Idiopathic Polypoidal Choroidal vasculopathy (PCV) is characterized by subretinal vascular lesions leading to multiple, recurrent serosanguinous or hemorrhagic retinal pigment epithelial detachment. The classical PCV occurrence was initially reported in Asian descendent hypertensive middle aged women. Although anti-vascular endothelial growth factor (VEGF) is commonly used as first line treatment in Western countries, photodynamic therapy is the mainstay therapy for PCV in Asia. Here we describe a case of IPCV in a Malay lady who did not respond to initial anti-VEGF monotherapy and subsequently achieved stabilization of the disease with PDT. However, her functional vision was not able to be restored despite the anatomical improvement.

Keywords

Polypoidal choroidal vasculopathy; Ranibizumab; Photodynamic therapy

Case Report

Idiopathic Polypoidal choroidal vasculopathy (PCV) is characterized by subretinal vascular lesions leading to multiple serosanguinous or hemorrhagic retinal pigment epithelial detachments [1]. PCV which was initially known as ‘Posterior uveal bleeding syndrome’, recently been described as a variant of Type 1 Choroidal neovascularization. It is identified by branching vascular network and polypoidal aneurysmal vessels between the retinal pigment epithelium and Bruch’s membrane [2]. Fifty percent of the patient inadvertently progress to have severe visual acuity loss secondary to recurrent episodes of exudation, hemorrhage, and fibrosis [3]. Clinical presentation of PCV varies among different ethnic populations. The classical hemorrhagic PCV occurrence was initially reported in Asian descendent hypertensive middle aged women. Caucasians tend to present with serosanguinous exudative detachment [4]. Here we describe a case of IPCV in a Malay lady who did not respond to initial anti-VEGF mono therapy and subsequently achieved stabilization of the disease with PDT. However, her functional vision was not able to be restored despite the anatomical improvement.

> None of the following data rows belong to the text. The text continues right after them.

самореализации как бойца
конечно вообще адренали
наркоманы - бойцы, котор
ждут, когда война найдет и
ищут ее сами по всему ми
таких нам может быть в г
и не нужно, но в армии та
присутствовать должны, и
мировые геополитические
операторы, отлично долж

A 57-year-old Malay woman with no known medical illness, presented with right eye blurring of vision for 1 year, which was progressive and pain less. She noted a grey spot in the central vision which was constant and affected her near vision. She did not complain of metamorphopsia. She had stable chronic floaters but no flashes of light, eye redness, or other ocular symptoms. She also denied any history of trauma to the eye.

There was no significant past ocular history. She has undergone caesarean surgery and a hernia repair surgery 20 years ago with no complications. She was allergic to Penicillin and seafood.

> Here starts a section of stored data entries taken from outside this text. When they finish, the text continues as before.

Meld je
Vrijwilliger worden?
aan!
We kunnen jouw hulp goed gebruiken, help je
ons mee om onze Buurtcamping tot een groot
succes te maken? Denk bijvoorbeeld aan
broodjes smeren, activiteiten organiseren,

On examination, her Snellen visual acuities were 1/60 in the right and 6/6 in the left eye. Intraocular pressure was within the normal range in both eyes and anterior segment examination was unremarkable. Both lenses had nucleus sclerosis cataract. A subretinal hemorrhage, fibrin, hard exudate, and yellowish sub macular nodular lesion was recognized in the right macula. Optical Coherence Tomography showed distortion of retinal pigment epithelium with cystic intraretinal spaces and sub retinal fluid. Fluorescein angiography (FFA) showed leakage and hyper fluorescence at the lesion with the classic choroidal neovascularization (CNV) pattern (Figure 1). Indocyanine green angiography (ICG) showed two hypercyanescence spots in early frames with prominent choroidal vessels (Figure 2). She was diagnosed to have unilateral polypoidal choroidal vasculopathy from these findings.

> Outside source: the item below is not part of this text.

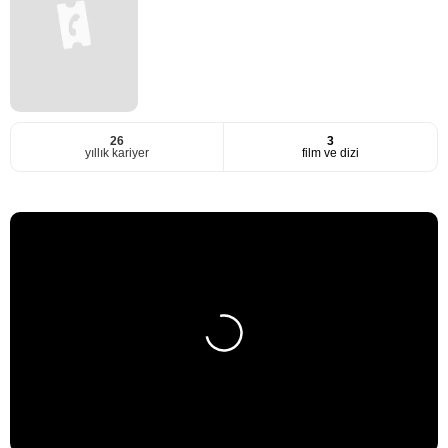
26
3
yıllık kariyer
film ve dizi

anatomy-physiology-fundus-photo

Figure 1: Colour fundus photo and serial FFA/ICG pictures showing exudative pattern PCV with extensive intraretinal lipid deposits adjacent to the macula. Late phase FFA shows leakage of undetermined origin (Occult neovascularization). ICG shows hypercyanescence spot in early frames.

anatomy-physiology-Midphase-indocyanine

Figure 2: A closer look at ICG: Midphase indocyanine green angiography showing polypoidal lesions with branching vascular network.

Monthly Intravitreal Ranibizumab 0.5 mg was given for the next 3 months. There was no improvement observed in the visual acuity. However, the repeated OCT showed minimal resolution in the subretinal fluid and reduced central subfield thickness. The intraretinal cysts became more numerous and larger (Figure 3).

anatomy-physiology-structural-improvement

Figure 3: Serial OCT images showing structural improvement of the lesion post monthly Ranibizumab. (A) Initial OCT showing intraretinal cysts and exudates. Dome shaped elevation of RPE-lipid filled (B) cystic spaces and exdates improving (C) macula thickness improved with residual cystic spaces and RPE irregularities.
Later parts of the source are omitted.